In this article we’ll describe this resource coupling and the blockers it presents for building independent Data Services. We discuss a new approach, which allows us to uniformly expose and consume resources independently of platform and underlying storage technology.

Resource Coupling

In today’s world of VMs, Containers, Cloud, and bare metal infrastructure, we come across a multitude of platforms (e.g., VMware, Azure, OpenStack, AWS, GCP, Docker, Kubernetes, CoreOS, Linux), each one trying to manage and pair Storage with the Compute resources it handles, so it may be consumed accordingly. Platforms, from their perspective, use a variety of data abstractions to access and manage the resources they need. Looking at the way platforms refer to Storage, we start talking about:

Disks, Volumes, Snapshots, Images, Ephemeral Disks, Persistent Disks, Backups, Templates, ISOs, and the list goes on as we dig into more platforms.

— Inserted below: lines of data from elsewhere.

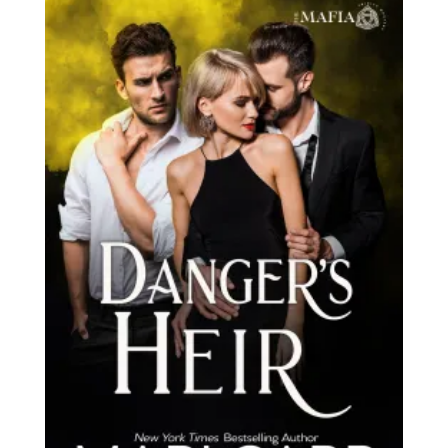
latest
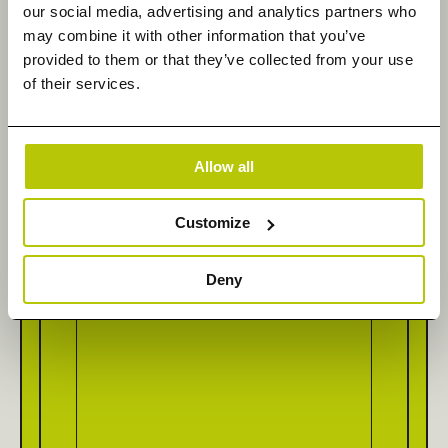
our social media, advertising and analytics partners who
may combine it with other information that you’ve
provided to them or that they’ve collected from your use
of their services.
Company Name
*
Allow all
How can we help you today?
Customize
Deny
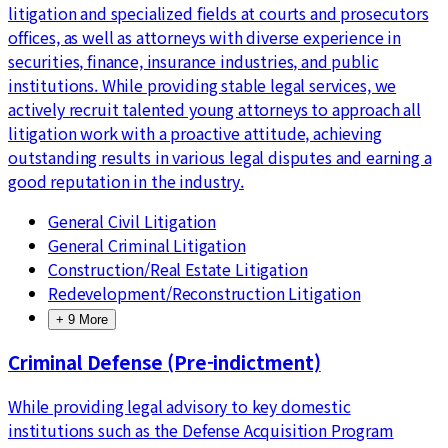
litigation and specialized fields at courts and prosecutors
offices, as well as attorneys with diverse experience in
securities, finance, insurance industries, and public
institutions. While providing stable legal services, we
actively recruit talented young attorneys to approach all
litigation work with a proactive attitude, achieving
outstanding results in various legal disputes and earning a
good reputation in the industry.
General Civil Litigation
General Criminal Litigation
Construction/Real Estate Litigation
Redevelopment/Reconstruction Litigation
+
9
More
Criminal Defense (Pre-indictment)
While providing legal advisory to key domestic
institutions such as the Defense Acquisition Program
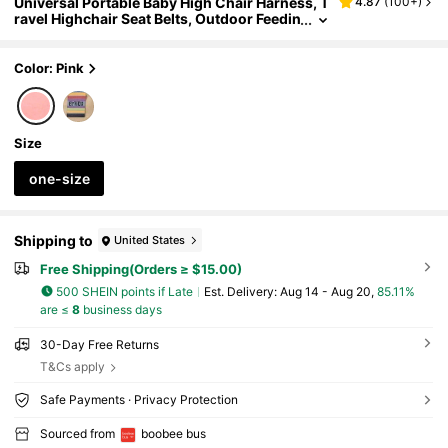
Universal Portable Baby High Chair Harness, T
4.87
(
100+
)
ravel Highchair Seat Belts, Outdoor Feedin
g Chair Guard Strap
Color: Pink
Size
one-size
Shipping to
United States
Free Shipping(Orders ≥ $15.00)
500 SHEIN points if Late
​Est. Delivery:
Aug 14 - Aug 20,
85.11%
are ≤
8
business days
30-Day Free Returns
T&Cs apply
Safe Payments · Privacy Protection
Sourced from
boobee bus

The reason why platforms introduce the above resources is because there are distinct storage needs in terms of qualitative (reliability, durability, availability, compliance) and quantitative (IOPS, latency, bandwidth, QoS, interference) characteristics, the combination of which results into a different set of usage requirements. Platforms need to cater to these requirements and present them to the end user. For example a user or application may need a very fast VM disk which is not very critical if lost, and thus will choose an Ephemeral Disk. Or, they may need a rock-solid disk that will hold critical data to back a database, and thus choose a Persistent Volume.

On the other side of the table, we have persistent storage technologies that platforms rely upon to back these requirements. Storage technologies do not expose or manage high level resources like the above. Looking at the way storage products refer to their resources, we start talking about:

Files, LUNs, Blocks, Objects, Blobs, Storage Management APIs

Since the platforms need to use the underlying persistence technologies to satisfy their requirements and back their high level resources, where do the two worlds meet?

Current Approach

Easy! Currently, all platforms do a one-to-one mapping to back their resources.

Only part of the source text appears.